TASK DESCRIPTION –
Leaving out every image, restate all the records word for word.

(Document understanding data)
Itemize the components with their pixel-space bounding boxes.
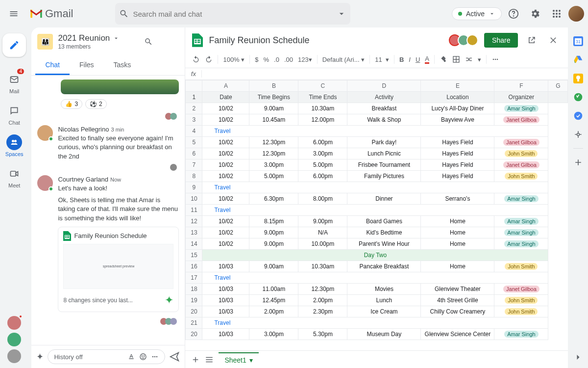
cell[interactable]: Day Two (202, 250, 548, 261)
row-header[interactable]: 14 (186, 238, 202, 250)
row-header[interactable]: 9 (186, 182, 202, 193)
drive-app-icon[interactable] (573, 55, 583, 65)
col-header[interactable]: E (421, 80, 494, 92)
cell[interactable]: 6.30pm (249, 193, 298, 205)
cell[interactable]: Serrano's (421, 193, 494, 205)
cell[interactable]: Janet Gilboa (494, 114, 548, 126)
cell[interactable]: Movies (347, 284, 421, 295)
gmail-logo[interactable]: Gmail (29, 7, 73, 20)
text-color-icon[interactable]: A (425, 55, 429, 64)
cell[interactable]: Hayes Field (421, 148, 494, 159)
row-header[interactable]: 2 (186, 103, 202, 114)
share-button[interactable]: Share (484, 33, 518, 48)
cell[interactable]: N/A (298, 227, 347, 238)
calendar-app-icon[interactable]: 31 (573, 36, 583, 46)
cell[interactable]: Hayes Field (421, 171, 494, 182)
cell[interactable]: Frisbee Tournament (347, 159, 421, 171)
cell[interactable]: Lucy's All-Day Diner (421, 103, 494, 114)
search-input[interactable] (133, 10, 337, 18)
fill-color-icon[interactable] (440, 55, 447, 63)
cell[interactable]: 9.00pm (298, 216, 347, 227)
add-sheet-icon[interactable] (191, 355, 200, 364)
cell[interactable]: Park day! (347, 137, 421, 148)
cell[interactable]: Hayes Field (421, 137, 494, 148)
cell[interactable]: Parent's Wine Hour (347, 238, 421, 250)
cell[interactable]: Glenview Science Center (421, 329, 494, 340)
cell[interactable]: Time Begins (249, 92, 298, 103)
cell[interactable]: Amar Singh (494, 238, 548, 250)
row-header[interactable]: 11 (186, 205, 202, 216)
cell[interactable]: Amar Singh (494, 227, 548, 238)
cell[interactable]: Date (202, 92, 249, 103)
italic-icon[interactable]: I (409, 56, 411, 63)
sheets-doc-title[interactable]: Family Reunion Schedule (209, 35, 446, 46)
cell[interactable]: John Smith (494, 148, 548, 159)
nav-chat[interactable]: Chat (0, 99, 28, 130)
sheet-tab[interactable]: Sheet1 ▾ (219, 352, 258, 367)
redo-icon[interactable] (205, 55, 213, 63)
row-header[interactable]: 19 (186, 295, 202, 306)
cell[interactable]: 2.00pm (249, 306, 298, 317)
cell[interactable]: Travel (202, 205, 548, 216)
cell[interactable]: Chilly Cow Creamery (421, 306, 494, 317)
col-header[interactable]: A (202, 80, 249, 92)
cell[interactable]: 10/02 (202, 159, 249, 171)
currency-icon[interactable]: $ (255, 56, 258, 63)
apps-button[interactable] (547, 4, 566, 24)
sheets-attachment-card[interactable]: Family Reunion Schedule spreadsheet prev… (58, 227, 179, 313)
cell[interactable]: Walk & Shop (347, 114, 421, 126)
cell[interactable]: Family Pictures (347, 171, 421, 182)
keep-app-icon[interactable] (573, 74, 583, 83)
cell[interactable]: Time Ends (298, 92, 347, 103)
row-header[interactable]: 1 (186, 92, 202, 103)
more-toolbar-icon[interactable] (491, 55, 499, 63)
cell[interactable]: Lunch Picnic (347, 148, 421, 159)
row-header[interactable]: 17 (186, 272, 202, 284)
cell[interactable]: 10.00pm (298, 238, 347, 250)
row-header[interactable]: 8 (186, 171, 202, 182)
collaborator-avatars[interactable] (452, 34, 478, 46)
cell[interactable]: 10/02 (202, 171, 249, 182)
cell[interactable]: 10/02 (202, 216, 249, 227)
dm-avatar-1[interactable] (7, 316, 21, 330)
image-attachment[interactable] (61, 79, 179, 94)
cell[interactable]: John Smith (494, 306, 548, 317)
all-sheets-icon[interactable] (205, 355, 214, 364)
cell[interactable]: Activity (347, 92, 421, 103)
cell[interactable]: Amar Singh (494, 103, 548, 114)
spreadsheet-grid[interactable]: ABCDEFG1DateTime BeginsTime EndsActivity… (185, 80, 568, 350)
inc-decimal-icon[interactable]: .00 (284, 56, 293, 63)
cell[interactable]: 9.00am (249, 261, 298, 272)
cell[interactable]: John Smith (494, 171, 548, 182)
cell[interactable]: 9.00pm (249, 238, 298, 250)
cell[interactable]: 8.15pm (249, 216, 298, 227)
cell[interactable]: Janet Gilboa (494, 137, 548, 148)
number-format-select[interactable]: 123▾ (298, 56, 312, 63)
cell[interactable]: 12.30pm (298, 284, 347, 295)
borders-icon[interactable] (452, 55, 460, 63)
cell[interactable]: 5.00pm (298, 159, 347, 171)
bold-icon[interactable]: B (399, 56, 404, 63)
tab-files[interactable]: Files (70, 56, 104, 75)
format-icon[interactable] (127, 353, 135, 361)
cell[interactable]: Kid's Bedtime (347, 227, 421, 238)
col-header[interactable]: G (548, 80, 568, 92)
fontsize-select[interactable]: 11 ▾ (375, 56, 389, 63)
smart-compose-icon[interactable]: ✦ (36, 351, 44, 362)
cell[interactable]: 6.00pm (298, 137, 347, 148)
close-button[interactable] (545, 32, 561, 48)
search-dropdown-icon[interactable] (337, 9, 346, 19)
cell[interactable]: 9.00am (249, 103, 298, 114)
merge-icon[interactable] (465, 55, 473, 63)
chevron-down-icon[interactable] (113, 35, 120, 42)
cell[interactable]: John Smith (494, 261, 548, 272)
dm-avatar-3[interactable] (7, 349, 21, 363)
col-header[interactable]: D (347, 80, 421, 92)
dm-avatar-2[interactable] (7, 333, 21, 346)
row-header[interactable]: 3 (186, 114, 202, 126)
nav-mail[interactable]: 4 Mail (0, 68, 28, 98)
cell[interactable]: 12.30pm (249, 137, 298, 148)
cell[interactable]: 10/02 (202, 193, 249, 205)
cell[interactable]: 3.00pm (249, 159, 298, 171)
addons-app-icon[interactable] (573, 130, 583, 139)
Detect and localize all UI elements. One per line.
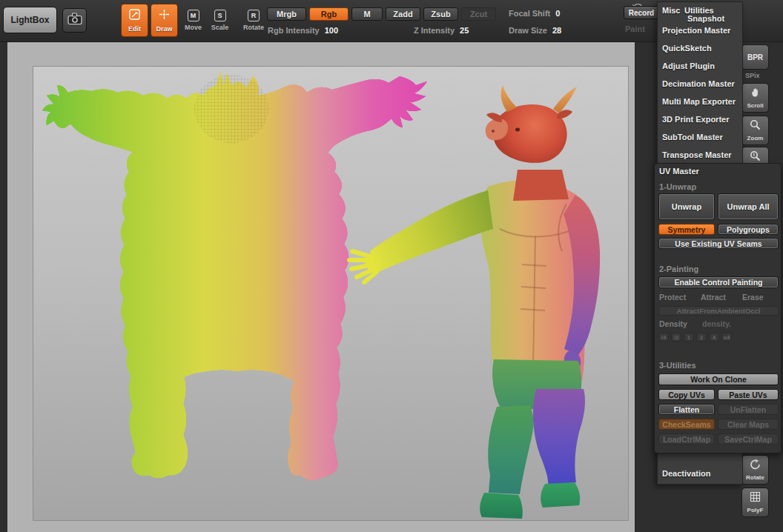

RESPONSE FOR THIS EXERCISE –
Itemize the components with their pixel-space bounding boxes.
cell[interactable]: Day Two (202, 250, 548, 261)
row-header[interactable]: 14 (186, 238, 202, 250)
row-header[interactable]: 9 (186, 182, 202, 193)
drive-app-icon[interactable] (573, 55, 583, 65)
col-header[interactable]: E (421, 80, 494, 92)
cell[interactable]: 6.30pm (249, 193, 298, 205)
cell[interactable]: Serrano's (421, 193, 494, 205)
cell[interactable]: Janet Gilboa (494, 114, 548, 126)
cell[interactable]: Movies (347, 284, 421, 295)
gmail-logo[interactable]: Gmail (29, 7, 73, 20)
text-color-icon[interactable]: A (425, 55, 429, 64)
cell[interactable]: Hayes Field (421, 148, 494, 159)
row-header[interactable]: 2 (186, 103, 202, 114)
share-button[interactable]: Share (484, 33, 518, 48)
cell[interactable]: N/A (298, 227, 347, 238)
calendar-app-icon[interactable]: 31 (573, 36, 583, 46)
cell[interactable]: Hayes Field (421, 171, 494, 182)
cell[interactable]: Frisbee Tournament (347, 159, 421, 171)
cell[interactable]: Lucy's All-Day Diner (421, 103, 494, 114)
search-input[interactable] (133, 10, 337, 18)
fill-color-icon[interactable] (440, 55, 447, 63)
cell[interactable]: 9.00pm (298, 216, 347, 227)
add-sheet-icon[interactable] (191, 355, 200, 364)
cell[interactable]: Park day! (347, 137, 421, 148)
cell[interactable]: Hayes Field (421, 137, 494, 148)
cell[interactable]: Parent's Wine Hour (347, 238, 421, 250)
cell[interactable]: Glenview Science Center (421, 329, 494, 340)
cell[interactable]: Time Begins (249, 92, 298, 103)
cell[interactable]: Amar Singh (494, 238, 548, 250)
row-header[interactable]: 11 (186, 205, 202, 216)
cell[interactable]: Amar Singh (494, 227, 548, 238)
cell[interactable]: Date (202, 92, 249, 103)
italic-icon[interactable]: I (409, 56, 411, 63)
sheets-doc-title[interactable]: Family Reunion Schedule (209, 35, 446, 46)
cell[interactable]: John Smith (494, 148, 548, 159)
nav-chat[interactable]: Chat (0, 99, 28, 130)
sheet-tab[interactable]: Sheet1 ▾ (219, 352, 258, 367)
redo-icon[interactable] (205, 55, 213, 63)
row-header[interactable]: 19 (186, 295, 202, 306)
cell[interactable]: 2.00pm (249, 306, 298, 317)
cell[interactable]: Travel (202, 205, 548, 216)
cell[interactable]: Chilly Cow Creamery (421, 306, 494, 317)
col-header[interactable]: A (202, 80, 249, 92)
cell[interactable]: 10/02 (202, 159, 249, 171)
currency-icon[interactable]: $ (255, 56, 258, 63)
apps-button[interactable] (547, 4, 566, 24)
sheets-attachment-card[interactable]: Family Reunion Schedule spreadsheet prev… (58, 227, 179, 313)
cell[interactable]: Walk & Shop (347, 114, 421, 126)
cell[interactable]: Family Pictures (347, 171, 421, 182)
keep-app-icon[interactable] (573, 74, 583, 83)
cell[interactable]: Time Ends (298, 92, 347, 103)
row-header[interactable]: 1 (186, 92, 202, 103)
more-toolbar-icon[interactable] (491, 55, 499, 63)
cell[interactable]: Lunch Picnic (347, 148, 421, 159)
row-header[interactable]: 17 (186, 272, 202, 284)
cell[interactable]: 10.00pm (298, 238, 347, 250)
row-header[interactable]: 8 (186, 171, 202, 182)
collaborator-avatars[interactable] (452, 34, 478, 46)
cell[interactable]: 10/02 (202, 171, 249, 182)
cell[interactable]: 10/02 (202, 216, 249, 227)
dm-avatar-1[interactable] (7, 316, 21, 330)
image-attachment[interactable] (61, 79, 179, 94)
cell[interactable]: John Smith (494, 306, 548, 317)
all-sheets-icon[interactable] (205, 355, 214, 364)
cell[interactable]: Activity (347, 92, 421, 103)
cell[interactable]: Amar Singh (494, 103, 548, 114)
spreadsheet-grid[interactable]: ABCDEFG1DateTime BeginsTime EndsActivity… (185, 80, 568, 350)
inc-decimal-icon[interactable]: .00 (284, 56, 293, 63)
cell[interactable]: 9.00am (249, 261, 298, 272)
cell[interactable]: John Smith (494, 171, 548, 182)
cell[interactable]: 9.00pm (249, 238, 298, 250)
cell[interactable]: 8.15pm (249, 216, 298, 227)
cell[interactable]: Janet Gilboa (494, 137, 548, 148)
number-format-select[interactable]: 123▾ (298, 56, 312, 63)
cell[interactable]: 12.30pm (298, 284, 347, 295)
borders-icon[interactable] (452, 55, 460, 63)
cell[interactable]: 5.00pm (298, 159, 347, 171)
bold-icon[interactable]: B (399, 56, 404, 63)
tab-files[interactable]: Files (70, 56, 104, 75)
format-icon[interactable] (127, 353, 135, 361)
cell[interactable]: Kid's Bedtime (347, 227, 421, 238)
col-header[interactable]: G (548, 80, 568, 92)
fontsize-select[interactable]: 11 ▾ (375, 56, 389, 63)
smart-compose-icon[interactable]: ✦ (36, 351, 44, 362)
cell[interactable]: 6.00pm (298, 137, 347, 148)
close-button[interactable] (545, 32, 561, 48)
search-dropdown-icon[interactable] (337, 9, 346, 19)
cell[interactable]: 9.00am (249, 103, 298, 114)
merge-icon[interactable] (465, 55, 473, 63)
chevron-down-icon[interactable] (113, 35, 120, 42)
cell[interactable]: John Smith (494, 261, 548, 272)
dm-avatar-3[interactable] (7, 349, 21, 363)
col-header[interactable]: D (347, 80, 421, 92)
dm-avatar-2[interactable] (7, 333, 21, 346)
row-header[interactable]: 3 (186, 114, 202, 126)
nav-mail[interactable]: 4 Mail (0, 68, 28, 98)
cell[interactable]: 12.30pm (249, 137, 298, 148)
cell[interactable]: 10/02 (202, 193, 249, 205)
cell[interactable]: 3.00pm (249, 159, 298, 171)
addons-app-icon[interactable] (573, 130, 583, 139)
Detect and localize all UI elements. One per line.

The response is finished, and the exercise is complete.